La juridiction était saisie par le parquet financier, qui contestait les ordonnances rendues le 7 janvier 2026 par le président du collège des juges d’instruction du Pool judiciaire financier (PJF). Ces décisions avaient permis à Farba Ngom de quitter la détention provisoire, une mesure à laquelle le ministère public s’était opposé.

Dans son recours, le procureur de la République financier, Abdoulaye Sylla, avait demandé à la Chambre d’accusation de suspendre l’examen du dossier. Il estimait que certaines questions juridiques liées à la loi sur le blanchiment de capitaux devaient d’abord être tranchées par le Conseil constitutionnel.

Mais dans son arrêt, la Chambre d’accusation financière a rejeté cette requête et confirmé la décision initiale du juge d’instruction.

La juridiction a notamment estimé que les arguments avancés par la défense constituaient des contestations sérieuses, justifiant la levée du mandat de dépôt.

Pour soutenir sa demande, le parquet s’appuyait sur un arrêt de la Cour suprême du 6 novembre 2025 dans une autre affaire impliquant Ndèye Seynabou Ndiaye. Cette décision avait ordonné la saisine du Conseil constitutionnel afin d’examiner une exception d’inconstitutionnalité portant sur certaines dispositions de la loi de 2024 relative à la lutte contre le blanchiment de capitaux.

Le ministère public estimait que cette procédure devait entraîner la suspension de dossiers similaires, dont celui de Farba Ngom.

La Chambre d’accusation n’a pas retenu cet argument. Elle considère que la procédure concernant Ndèye Seynabou Ndiaye est distincte et ne saurait bloquer les droits procéduraux d’autres personnes mises en cause.

Dans sa décision, la juridiction rappelle également un principe fondamental du droit pénal : tout inculpé peut solliciter sa liberté provisoire à tout moment de l’instruction.

La Cour relève en outre que le parquet n’a formulé aucun grief précis contre les ordonnances du juge d’instruction, se limitant essentiellement à demander un sursis à statuer.
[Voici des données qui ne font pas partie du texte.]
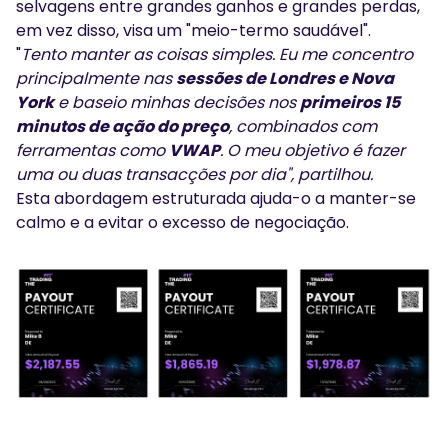
selvagens entre grandes ganhos e grandes perdas,
em vez disso, visa um "meio-termo saudável".
"
Tento manter as coisas simples. Eu me concentro
principalmente nas
sessões de Londres e Nova
York
e baseio minhas decisões nos
primeiros 15
minutos de ação do preço
, combinados com
ferramentas como
VWAP
. O meu objetivo é fazer
uma ou duas transacções por dia", partilhou.
Esta abordagem estruturada ajuda-o a manter-se
calmo e a evitar o excesso de negociação.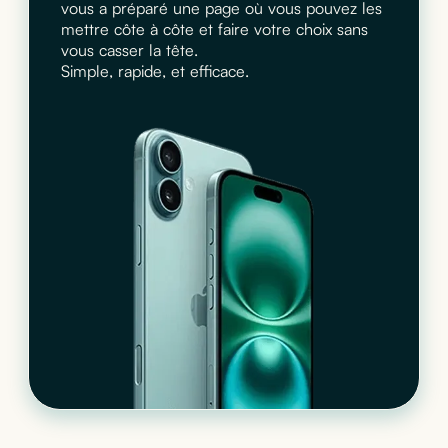
vous a préparé une page où vous pouvez les
mettre côte à côte et faire votre choix sans
vous casser la tête.
Simple, rapide, et efficace.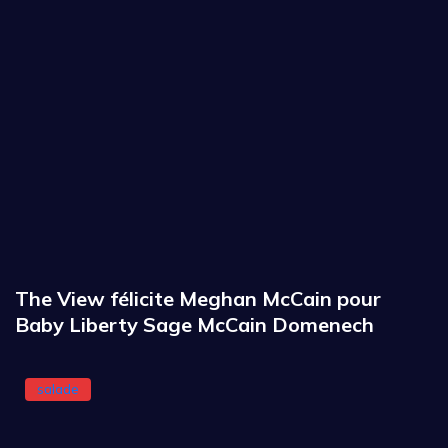
The View félicite Meghan McCain pour
Baby Liberty Sage McCain Domenech
salade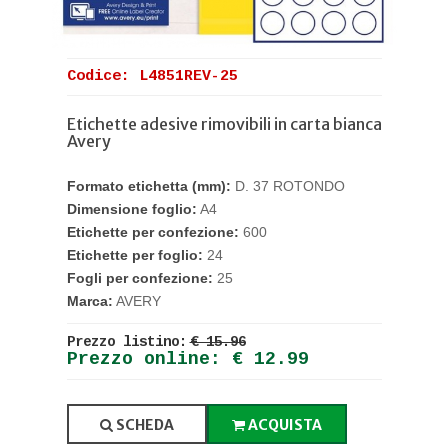
Codice: L4851REV-25
Etichette adesive rimovibili in carta bianca
Avery
Formato etichetta (mm):
D. 37 ROTONDO
Dimensione foglio:
A4
Etichette per confezione:
600
Etichette per foglio:
24
Fogli per confezione:
25
Marca:
AVERY
Prezzo listino:
€ 15.96
Prezzo online: € 12.99
SCHEDA
ACQUISTA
Dans ces conditions, elle estime qu’aucun motif juridique ne justifie de revenir sur la décision de placement sous contrôle judiciaire.

L’origine de cette procédure remonte à un rapport transmis le 20 décembre 2024 par la Cellule nationale de traitement des informations financières (CENTIF) au parquet du Pool judiciaire financier.
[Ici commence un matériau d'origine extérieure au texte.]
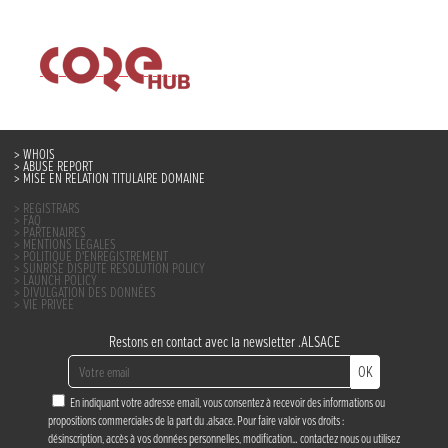
WHOIS
ABUSE REPORT
MISE EN RELATION TITULAIRE DOMAINE
REGISTRARS
FAQ
PARTENAIRES
MENTIONS LÉGALES
POLITIQUE D’ENREGISTREMENT
SUNRISE DISPUTE RESOLUTION POLICY
LAUNCH POLICY
DIVULGATION DES DONNÉES
VIE PRIVÉE
Restons en contact avec la newsletter .ALSACE
OK
En indiquant votre adresse email, vous consentez à recevoir des informations ou
propositions commerciales de la part du .alsace. Pour faire valoir vos droits :
désinscription, accès à vos données personnelles, modification…
contactez nous
ou utilisez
Ce document signalait des opérations financières suspectes impliquant Farba Ngom pour un montant total estimé à 125,9 milliards de francs CFA.
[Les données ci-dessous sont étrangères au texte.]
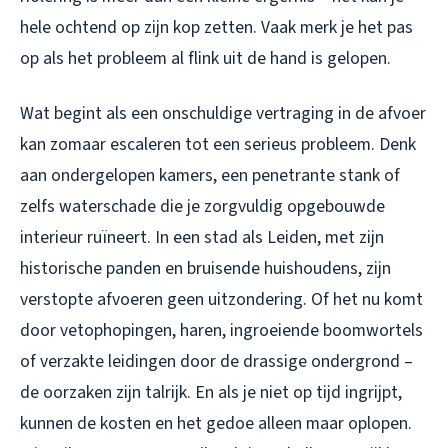
hele ochtend op zijn kop zetten. Vaak merk je het pas
op als het probleem al flink uit de hand is gelopen.
Wat begint als een onschuldige vertraging in de afvoer
kan zomaar escaleren tot een serieus probleem. Denk
aan ondergelopen kamers, een penetrante stank of
zelfs waterschade die je zorgvuldig opgebouwde
interieur ruïneert. In een stad als Leiden, met zijn
historische panden en bruisende huishoudens, zijn
verstopte afvoeren geen uitzondering. Of het nu komt
door vetophopingen, haren, ingroeiende boomwortels
of verzakte leidingen door de drassige ondergrond –
de oorzaken zijn talrijk. En als je niet op tijd ingrijpt,
kunnen de kosten en het gedoe alleen maar oplopen.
Selon les enquêteurs, ces fonds proviendraient en grande partie de paiements effectués par le Trésor public au profit de l’homme d’affaires Seydou Sarr, dit Tahirou, dans le cadre de marchés publics. Certaines sociétés liées à ce dernier auraient ensuite réalisé plusieurs virements vers des entreprises appartenant à Farba Ngom, ce qui a attiré l’attention des autorités financières.

Si la Chambre d’accusation a confirmé la levée du mandat de dépôt, l’enquête sur le fond du dossier se poursuit. Les juges d’instruction devront déterminer l’origine exacte des flux financiers et établir si ces transactions relèvent effectivement d’un système de blanchiment de capitaux.